B lymphocytes proliferate in response to a particular antigen and differentiate into nonproliferating antibody secreting plasma cells. Waldenstrom's is a disorder of unregulated proliferation of cells from the B cell lineage (lymphoplasmacytoid cells). Antibody proteins are often called immunoglobulins (Ig). All immunoglobulin molecules have many common structural features. The antibodies are made of protein "chains" linked together by chemical bonds.

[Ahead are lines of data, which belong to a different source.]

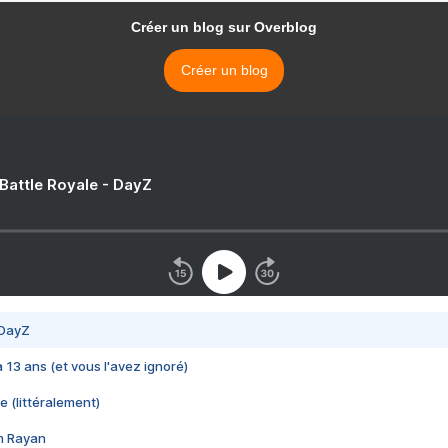
Créer un blog sur Overblog
Créer un blog
 Battle Royale - DayZ
 DayZ
 a 13 ans (et vous l'avez ignoré)
e (littéralement)
im Rayan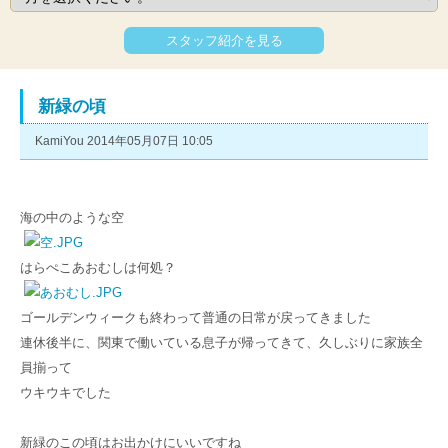
スタッフ紹介を見る
新緑の頃
KamiYou 2014年05月07日 10:05
海の中のような空
はらぺこあおむしは何処？
ゴールデンウィークも終わって普通の日常が戻ってきました
連休後半に、関東で働いている息子が帰ってきて、久しぶりに家族全
員揃って
ウキウキでした
新緑のこの頃はお出かけにいいですね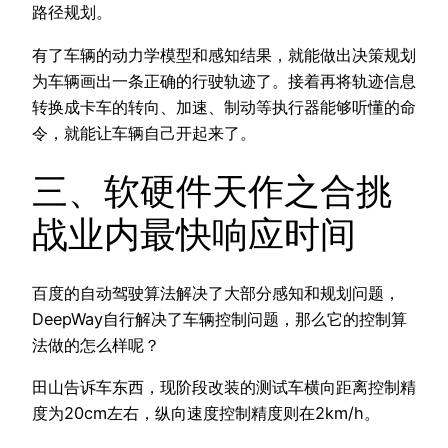
路径规划。
有了车辆的动力学模型和感知结果，就能做出决策规划
为车辆画出一条正确的行驶轨迹了。接着再将轨迹信息
转换成卡车的转向、加速、制动等执行器能够听懂的命
令，就能让车辆自己开起来了。
三、软硬件天作之合挑
战业内最快响应时间
百度的自动驾驶算法解决了大部分感知和规划问题，
DeepWay自行解决了车辆控制问题，那么它的控制算
法做的怎么样呢？
田山告诉车东西，现阶段改装的测试车横向距离控制精
度为20cm左右，纵向速度控制精度则在2km/h。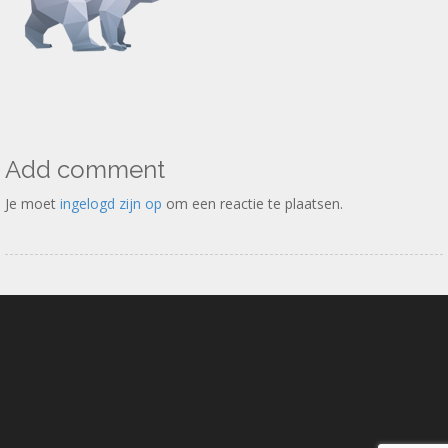
Add comment
Je moet
ingelogd zijn op
om een reactie te plaatsen.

There are "heavy" chains and "light" chains.

 

I will spare you the intricacies of the detailed description of these chains; suffice to say that there are five different classes of heavy chains termed G, M, A, E, and D. Based on the differences in their heavy chains, immunoglobulin molecules are divided into five major classes: IgG, IgM, IgA, IgE, and IgD.

 

IgG is the predominant immunoglobulin of internal components such as blood, cerebrospinal fluid, and peritoneal fluid (fluid presentin the abdominal cavity). IgG is the only class of immunoglobulin that crosses the placenta, conferring the mother's immunity on the fetus. IgG makes up 80% of the total immunoglobulins. It is the smallest immunoglobulin, with a molecular weight of 150,000 Daltons (unit of measurement for atomic mass). Thus it can readily diffuse out of the body's circulation into the tissues. Rituxan is classified as an IgG.

 

Plasmapheresis cannot remove all the Rituxan because as an IgG some of it has diffused into the tissues. PP can only theoretically remove some of the IgG present in the blood. The synthesis of IgG is largely governed by antigen stimulation, so that in germ free animals, IgG levels are very low but rise rapidly on transfer to a normal environment.

 

IgM is often referred to as the macroglobulin (i.e. Waldenstrom's macroglobulinemia) because of its size. It is the largest immunoglobulin at 900,000 Daltons. Because of its size, it is essentially "trapped" in the circulation. PP can remove it quite readily. IgM makes up 6% of the total immunoglobulins in normal individuals. IgM is a very powerful antibody in the fight against foreign invaders. Elevated levels of IgM in normal individuals usually indicate recent infection or recent exposure to antigen. Large numbers of IgM in the blood serum, as in Waldenstrom's, can result in an increase in the viscosity of the serum, slower blood flow, etc.

 

IgA weighs in at 160,000. It makes up 13% of the Ig's. IgA is mainly concerned with defending the exposed external surfaces of the body against attack by micro-organisms. It is found selectively in the secretions of saliva, tears, nasal fluids, sweat, genito-urinary and gastro-intestinal tracts, secretions of the lungs, etc.
 

IgE is the “miserable” antibody responsible for most allergic reactions (eg. hay fever). It only makes up 0.002% of  total immunoglobulins, but it is a very reaginic and efficacious antibody. The size of the IgE is 200,000 Daltons.

 

IgD is a bizarre and not fully understood immunoglobulin. It is present in small amounts, 0-1% of Ig's, and has a weight of 185,000 Daltons. It is not secreted by plasma cells, and has no known function in the serum. It is known to be a major surface component of many B cells. Its presence on the B cells serves as a marker of the differentiation of B cells, and it may serve in the control of lymphocyte activation and suppression. I am not sure if CD-20 and CD-59 are IgD molecules.

 

IgG, IgM, IgA, IgE, and IgD can be subdivided into subclasses as well. They can differ from one another in that portion of the molecule that binds specifically to the respective antigen. You can therefore have IgG that bind only to a specific bacteria and IgG's that bind to another type of bacteria or antigen. This of course can apply to IgM, IgA, IgE.